Я беседовал с ним как-то. «Эх, говорит, товарищ капитан, какая жизнь распрекрасная установилась у нас перед войной, да не ценили мы ее как следует. Подумать только: два с полтиной килограмм селедок стоил, бери сколько хочешь, хоть бочонок. Астраханская, залом, в руку толщиной, спинка, как у поросенка, сало из нее течет. А донская, высший сорт, четыре пятьдесят, в маринаде, с лавровым листиком? В какой магазин ни заглянешь — полки трещат от продуктов. Колбаса всяких сортов: любительская, чайная, варшавская, краковская, сосиски, сардельки, консервы, балыки, копчености. А выпивки — хоть залейся: от простой белой до тех ликеров включительно, в глиняных кувшинчиках, что как раскупоришь, так запах идет по всей комнате, будто духи разлили. Да дешево же все было! Три пятнадцать четвертушка белой стоила. Без карточек, без очереди».

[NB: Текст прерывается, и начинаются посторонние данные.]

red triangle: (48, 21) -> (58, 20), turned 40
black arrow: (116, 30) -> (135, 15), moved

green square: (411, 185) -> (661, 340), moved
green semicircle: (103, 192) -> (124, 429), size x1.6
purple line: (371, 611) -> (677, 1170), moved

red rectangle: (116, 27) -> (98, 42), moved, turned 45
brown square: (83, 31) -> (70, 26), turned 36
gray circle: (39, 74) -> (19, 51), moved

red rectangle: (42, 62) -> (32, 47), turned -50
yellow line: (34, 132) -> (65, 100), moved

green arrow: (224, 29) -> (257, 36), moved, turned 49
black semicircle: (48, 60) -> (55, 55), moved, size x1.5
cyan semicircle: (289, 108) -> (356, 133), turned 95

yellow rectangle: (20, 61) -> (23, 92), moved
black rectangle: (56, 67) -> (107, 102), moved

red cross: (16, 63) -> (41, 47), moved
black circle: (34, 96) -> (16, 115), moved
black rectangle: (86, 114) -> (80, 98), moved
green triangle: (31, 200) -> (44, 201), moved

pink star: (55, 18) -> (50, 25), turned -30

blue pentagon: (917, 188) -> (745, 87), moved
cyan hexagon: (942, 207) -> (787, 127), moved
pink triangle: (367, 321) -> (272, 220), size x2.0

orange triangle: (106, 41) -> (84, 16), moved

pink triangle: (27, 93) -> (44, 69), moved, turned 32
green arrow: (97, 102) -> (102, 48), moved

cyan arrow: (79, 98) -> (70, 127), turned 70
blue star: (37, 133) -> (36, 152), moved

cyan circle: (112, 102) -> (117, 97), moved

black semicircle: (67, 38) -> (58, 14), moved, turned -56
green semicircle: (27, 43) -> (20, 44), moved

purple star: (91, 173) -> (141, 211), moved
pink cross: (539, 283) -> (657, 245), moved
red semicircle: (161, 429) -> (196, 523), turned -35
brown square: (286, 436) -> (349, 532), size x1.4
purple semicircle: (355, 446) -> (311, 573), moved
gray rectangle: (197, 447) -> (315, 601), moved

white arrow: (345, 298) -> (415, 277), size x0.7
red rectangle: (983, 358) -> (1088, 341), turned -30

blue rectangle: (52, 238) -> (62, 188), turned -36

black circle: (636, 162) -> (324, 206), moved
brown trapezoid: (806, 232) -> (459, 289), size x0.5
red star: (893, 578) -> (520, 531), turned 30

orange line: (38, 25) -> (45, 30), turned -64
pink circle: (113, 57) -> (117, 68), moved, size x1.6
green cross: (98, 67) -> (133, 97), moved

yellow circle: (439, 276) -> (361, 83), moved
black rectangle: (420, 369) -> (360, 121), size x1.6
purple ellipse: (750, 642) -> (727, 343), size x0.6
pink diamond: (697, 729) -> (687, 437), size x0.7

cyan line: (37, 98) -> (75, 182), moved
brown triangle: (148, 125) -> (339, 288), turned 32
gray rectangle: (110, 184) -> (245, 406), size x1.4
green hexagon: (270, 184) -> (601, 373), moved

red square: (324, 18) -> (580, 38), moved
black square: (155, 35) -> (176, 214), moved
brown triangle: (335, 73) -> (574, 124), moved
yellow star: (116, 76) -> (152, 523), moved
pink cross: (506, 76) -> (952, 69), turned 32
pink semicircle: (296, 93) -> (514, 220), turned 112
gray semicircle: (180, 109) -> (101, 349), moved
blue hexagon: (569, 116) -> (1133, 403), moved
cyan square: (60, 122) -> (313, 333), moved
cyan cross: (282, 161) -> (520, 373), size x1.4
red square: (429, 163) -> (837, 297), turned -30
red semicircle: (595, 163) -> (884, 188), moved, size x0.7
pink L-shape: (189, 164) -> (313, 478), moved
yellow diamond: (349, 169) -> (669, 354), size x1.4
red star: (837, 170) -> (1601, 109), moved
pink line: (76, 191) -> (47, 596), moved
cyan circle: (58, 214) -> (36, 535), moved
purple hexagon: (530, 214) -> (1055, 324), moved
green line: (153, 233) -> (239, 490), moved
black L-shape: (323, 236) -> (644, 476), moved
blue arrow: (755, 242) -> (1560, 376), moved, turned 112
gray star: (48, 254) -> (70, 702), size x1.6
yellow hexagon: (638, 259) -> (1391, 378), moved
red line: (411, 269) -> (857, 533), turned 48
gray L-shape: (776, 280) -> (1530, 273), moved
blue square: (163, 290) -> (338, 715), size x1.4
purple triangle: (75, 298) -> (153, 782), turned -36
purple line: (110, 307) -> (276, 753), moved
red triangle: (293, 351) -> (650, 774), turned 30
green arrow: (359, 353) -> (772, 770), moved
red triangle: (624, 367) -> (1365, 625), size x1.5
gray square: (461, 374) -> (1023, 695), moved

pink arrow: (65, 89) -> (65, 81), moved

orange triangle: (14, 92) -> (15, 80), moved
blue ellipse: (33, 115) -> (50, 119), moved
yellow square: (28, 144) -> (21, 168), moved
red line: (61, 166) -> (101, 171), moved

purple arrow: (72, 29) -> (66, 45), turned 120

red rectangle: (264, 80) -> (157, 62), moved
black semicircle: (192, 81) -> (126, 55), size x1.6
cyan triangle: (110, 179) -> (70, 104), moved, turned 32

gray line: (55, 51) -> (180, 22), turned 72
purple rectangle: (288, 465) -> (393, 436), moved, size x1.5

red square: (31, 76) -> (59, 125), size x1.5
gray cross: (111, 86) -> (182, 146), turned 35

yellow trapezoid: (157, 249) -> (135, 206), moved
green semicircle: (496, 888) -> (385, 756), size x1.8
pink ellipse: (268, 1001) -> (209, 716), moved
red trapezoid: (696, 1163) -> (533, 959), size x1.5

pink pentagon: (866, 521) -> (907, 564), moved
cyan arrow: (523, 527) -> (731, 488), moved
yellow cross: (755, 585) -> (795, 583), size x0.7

Целый час перечислял, что было в магазинах и сколько стоило. «И как же, говорит, мы дорожили этим добром? Да так: забежишь, бывало, в магазин мимоходом, ну, сколько там нужно для закуски к обеду — возьмешь по сто грамм того-сего: заверните, пожалуйста, — больше бумаги пойдет на обертку, чем товару взял, — четвертушку водки сунешь в карман, на кондитерские изделия и не смотришь — детская еда, баловство, мелочь. Продавец набивается: может, халвы отвесить полкилограммчика? Ореховая, свежая, только что получена. А ну ее, зубы портить… Э-эх! Чего ж я, говорит, идиот, не брал это все пудами? Знал бы, что случится впереди, что, может, не раньше как через десять лет вернется такая жизнь, не пожалел бы и зубов, искусственные бы вставил, ел бы и пил, как верблюд, про запас». Горюет человек, прямо будто преступление совершил тем, что не доел, не допил в мирное время.